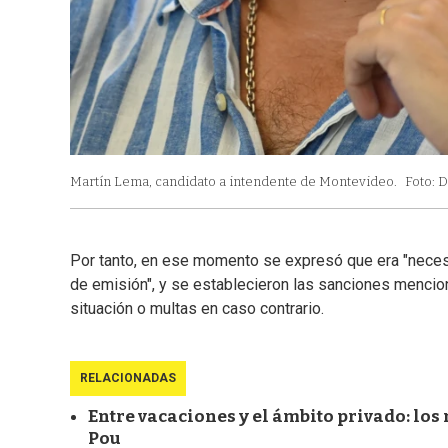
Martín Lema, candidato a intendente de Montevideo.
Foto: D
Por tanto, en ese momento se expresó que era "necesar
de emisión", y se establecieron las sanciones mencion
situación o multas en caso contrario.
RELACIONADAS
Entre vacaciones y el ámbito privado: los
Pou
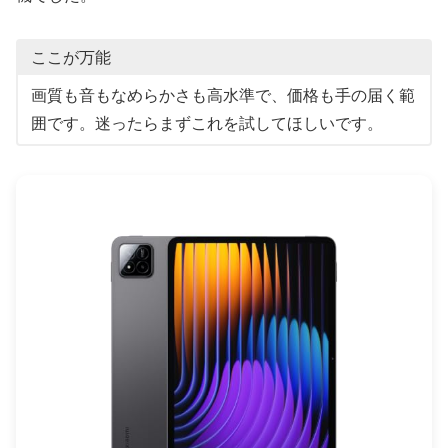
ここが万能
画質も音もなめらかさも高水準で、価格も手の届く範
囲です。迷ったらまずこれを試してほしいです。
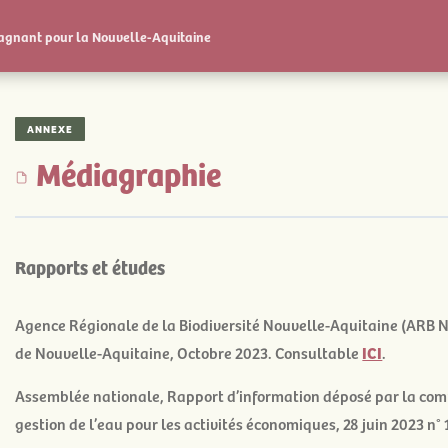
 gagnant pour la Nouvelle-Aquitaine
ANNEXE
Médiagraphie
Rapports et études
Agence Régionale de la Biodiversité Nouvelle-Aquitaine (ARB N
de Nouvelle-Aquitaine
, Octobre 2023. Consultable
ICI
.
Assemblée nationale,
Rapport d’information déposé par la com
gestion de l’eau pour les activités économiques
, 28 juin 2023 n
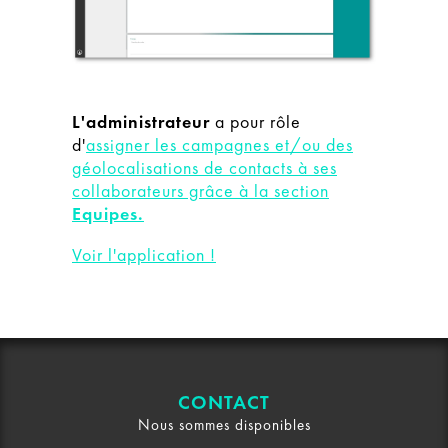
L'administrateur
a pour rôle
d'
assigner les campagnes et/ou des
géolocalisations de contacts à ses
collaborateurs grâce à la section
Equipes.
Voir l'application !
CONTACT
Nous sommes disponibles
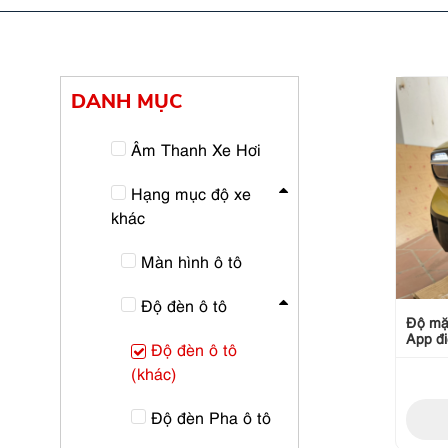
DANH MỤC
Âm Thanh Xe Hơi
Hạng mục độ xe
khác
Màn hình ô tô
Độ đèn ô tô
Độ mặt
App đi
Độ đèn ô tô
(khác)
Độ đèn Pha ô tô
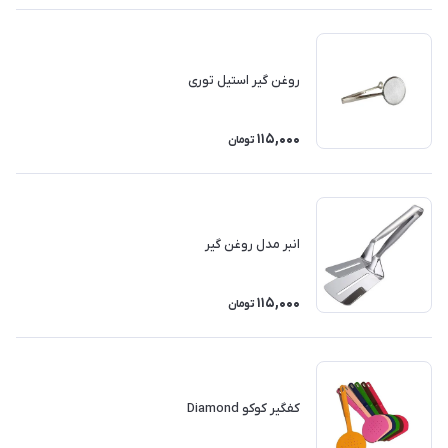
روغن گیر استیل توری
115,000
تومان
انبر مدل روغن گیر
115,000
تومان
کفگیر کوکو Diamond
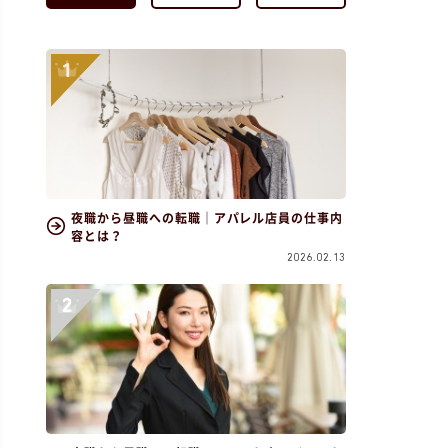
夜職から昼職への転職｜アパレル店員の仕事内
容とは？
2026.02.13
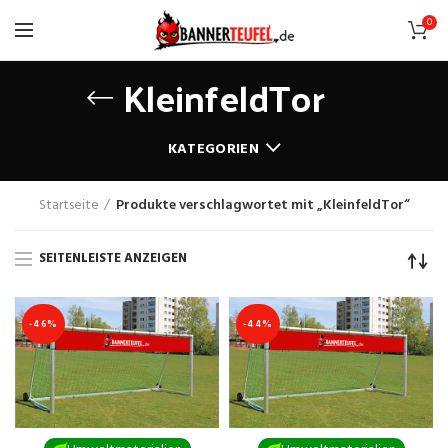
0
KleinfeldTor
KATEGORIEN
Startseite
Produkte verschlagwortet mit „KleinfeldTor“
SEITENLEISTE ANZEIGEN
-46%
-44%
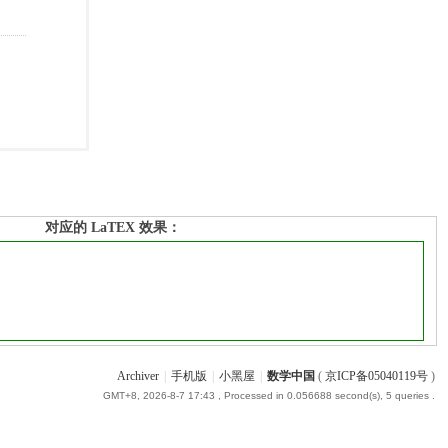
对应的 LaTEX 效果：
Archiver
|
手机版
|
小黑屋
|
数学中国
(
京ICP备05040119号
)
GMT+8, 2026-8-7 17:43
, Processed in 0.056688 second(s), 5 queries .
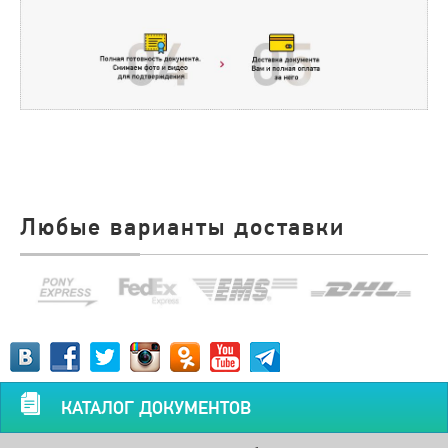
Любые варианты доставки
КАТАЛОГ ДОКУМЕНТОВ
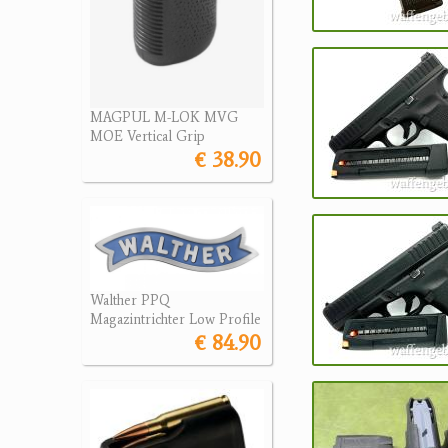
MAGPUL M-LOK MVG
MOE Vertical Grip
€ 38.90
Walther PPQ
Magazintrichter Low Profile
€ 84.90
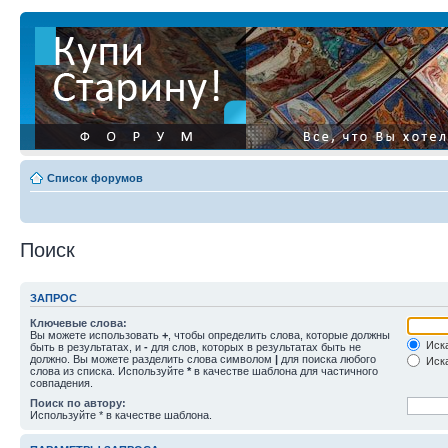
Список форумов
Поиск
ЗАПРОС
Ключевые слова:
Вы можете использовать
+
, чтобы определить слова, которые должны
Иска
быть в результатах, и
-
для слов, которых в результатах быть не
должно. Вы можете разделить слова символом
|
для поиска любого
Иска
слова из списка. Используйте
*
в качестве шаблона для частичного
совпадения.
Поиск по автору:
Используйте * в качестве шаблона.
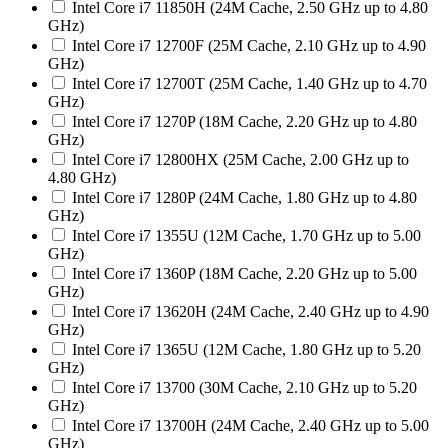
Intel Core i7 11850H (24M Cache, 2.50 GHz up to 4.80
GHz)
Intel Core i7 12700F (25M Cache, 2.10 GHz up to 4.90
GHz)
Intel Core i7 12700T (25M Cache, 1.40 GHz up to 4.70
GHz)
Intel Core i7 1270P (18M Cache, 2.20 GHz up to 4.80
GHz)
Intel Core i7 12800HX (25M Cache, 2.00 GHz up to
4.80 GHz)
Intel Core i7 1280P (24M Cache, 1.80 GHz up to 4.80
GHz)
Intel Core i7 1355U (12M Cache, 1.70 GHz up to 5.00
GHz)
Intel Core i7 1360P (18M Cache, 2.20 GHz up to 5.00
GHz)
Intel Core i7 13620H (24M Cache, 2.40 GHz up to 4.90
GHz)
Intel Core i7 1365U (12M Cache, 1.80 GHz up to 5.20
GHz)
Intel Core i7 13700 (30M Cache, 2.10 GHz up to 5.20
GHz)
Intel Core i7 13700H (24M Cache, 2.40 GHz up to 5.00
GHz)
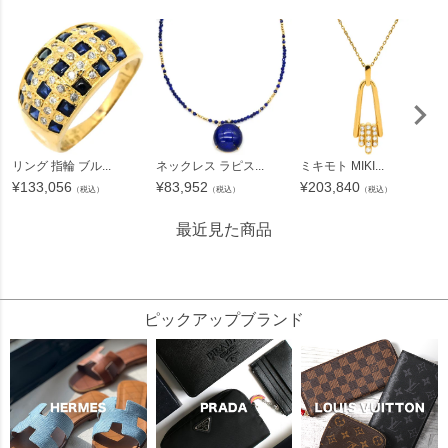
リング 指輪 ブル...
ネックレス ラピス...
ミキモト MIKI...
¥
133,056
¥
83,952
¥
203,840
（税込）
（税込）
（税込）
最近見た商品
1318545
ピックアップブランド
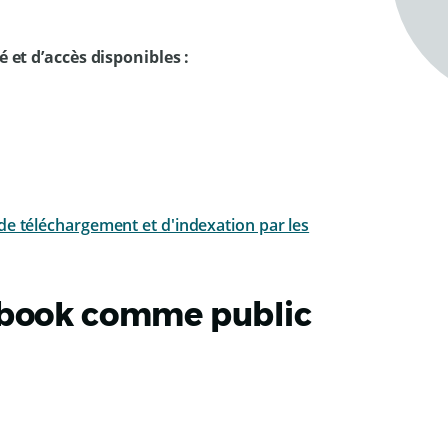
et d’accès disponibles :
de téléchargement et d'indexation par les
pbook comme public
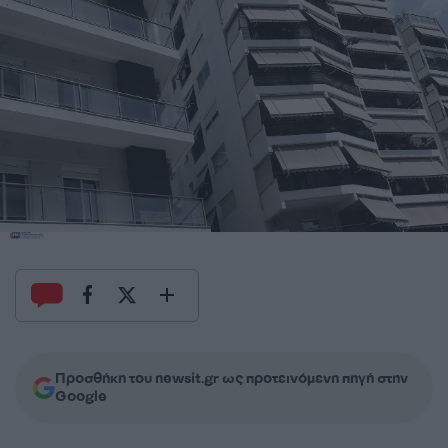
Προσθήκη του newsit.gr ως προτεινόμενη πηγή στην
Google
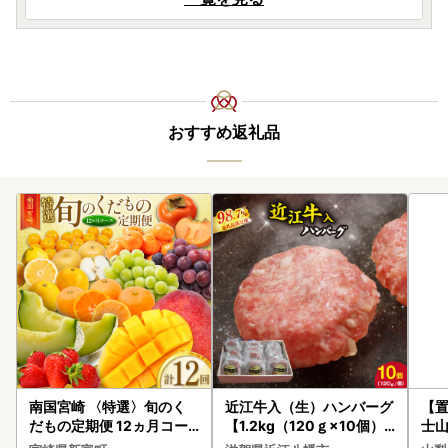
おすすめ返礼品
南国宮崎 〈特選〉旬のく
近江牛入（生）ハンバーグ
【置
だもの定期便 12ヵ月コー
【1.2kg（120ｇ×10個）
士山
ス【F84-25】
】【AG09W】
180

Task to carry out.
Please repeat every record above exactly, but leave out the pictures.

Output.
Martín Lema, candidato a intendente de Montevideo.
Foto: D
Por tanto, en ese momento se expresó que era "necesar
de emisión", y se establecieron las sanciones mencion
situación o multas en caso contrario.
RELACIONADAS
Entre vacaciones y el ámbito privado: los
Pou
ここが万能
画質も音もなめらかさも高水準で、価格も手の届く範
囲です。迷ったらまずこれを試してほしいです。
 gagnant pour la Nouvelle-Aquitaine
ANNEXE
Médiagraphie
Rapports et études
Agence Régionale de la Biodiversité Nouvelle-Aquitaine (ARB N
de Nouvelle-Aquitaine
, Octobre 2023. Consultable
ICI
.
Assemblée nationale,
Rapport d’information déposé par la com
gestion de l’eau pour les activités économiques
, 28 juin 2023 n
L'administrateur
a pour rôle
d'
assigner les campagnes et/ou des
géolocalisations de contacts à ses
collaborateurs grâce à la section
Equipes.
Voir l'application !
CONTACT
Nous sommes disponibles
DANH MỤC
Âm Thanh Xe Hơi
Hạng mục độ xe
khác
Màn hình ô tô
Độ đèn ô tô
Độ mặt
App đi
Độ đèn ô tô
(khác)
Độ đèn Pha ô tô
روغن گیر استیل توری
115,000
تومان
انبر مدل روغن گیر
115,000
تومان
کفگیر کوکو Diamond
夜職から昼職への転職｜アパレル店員の仕事内
容とは？
2026.02.13
0
KleinfeldTor
KATEGORIEN
Startseite
Produkte verschlagwortet mit „KleinfeldTor“
SEITENLEISTE ANZEIGEN
-46%
-44%
对应的 LaTEX 效果：
Archiver
|
手机版
|
小黑屋
|
数学中国
(
京ICP备05040119号
)
GMT+8, 2026-8-7 17:43
, Processed in 0.056688 second(s), 5 queries .
Любые варианты доставки
КАТАЛОГ ДОКУМЕНТОВ
MAGPUL M-LOK MVG
MOE Vertical Grip
€ 38.90
Walther PPQ
Magazintrichter Low Profile
€ 84.90
Список форумов
Поиск
ЗАПРОС
Ключевые слова:
Вы можете использовать
+
, чтобы определить слова, которые должны
Иска
быть в результатах, и
-
для слов, которых в результатах быть не
должно. Вы можете разделить слова символом
|
для поиска любого
Иска
слова из списка. Используйте
*
в качестве шаблона для частичного
совпадения.
Поиск по автору:
Используйте * в качестве шаблона.
Intel Core i7 11850H (24M Cache, 2.50 GHz up to 4.80
GHz)
Intel Core i7 12700F (25M Cache, 2.10 GHz up to 4.90
GHz)
Intel Core i7 12700T (25M Cache, 1.40 GHz up to 4.70
GHz)
Intel Core i7 1270P (18M Cache, 2.20 GHz up to 4.80
GHz)
Intel Core i7 12800HX (25M Cache, 2.00 GHz up to
4.80 GHz)
Intel Core i7 1280P (24M Cache, 1.80 GHz up to 4.80
GHz)
Intel Core i7 1355U (12M Cache, 1.70 GHz up to 5.00
GHz)
Intel Core i7 1360P (18M Cache, 2.20 GHz up to 5.00
GHz)
Intel Core i7 13620H (24M Cache, 2.40 GHz up to 4.90
GHz)
Intel Core i7 1365U (12M Cache, 1.80 GHz up to 5.20
GHz)
Intel Core i7 13700 (30M Cache, 2.10 GHz up to 5.20
GHz)
Intel Core i7 13700H (24M Cache, 2.40 GHz up to 5.00
GHz)
リング 指輪 ブル...
ネックレス ラピス...
ミキモト MIKI...
¥
133,056
¥
83,952
¥
203,840
（税込）
（税込）
（税込）
最近見た商品
1318545
ピックアップブランド
et d’accès disponibles :
de téléchargement et d'indexation par les
pbook comme public
Προσθήκη του newsit.gr ως προτεινόμενη πηγή στην
Google
おすすめ返礼品
南国宮崎 〈特選〉旬のく
近江牛入（生）ハンバーグ
【置
だもの定期便 12ヵ月コー
【1.2kg（120ｇ×10個）
士山
ス【F84-25】
】【AG09W】
180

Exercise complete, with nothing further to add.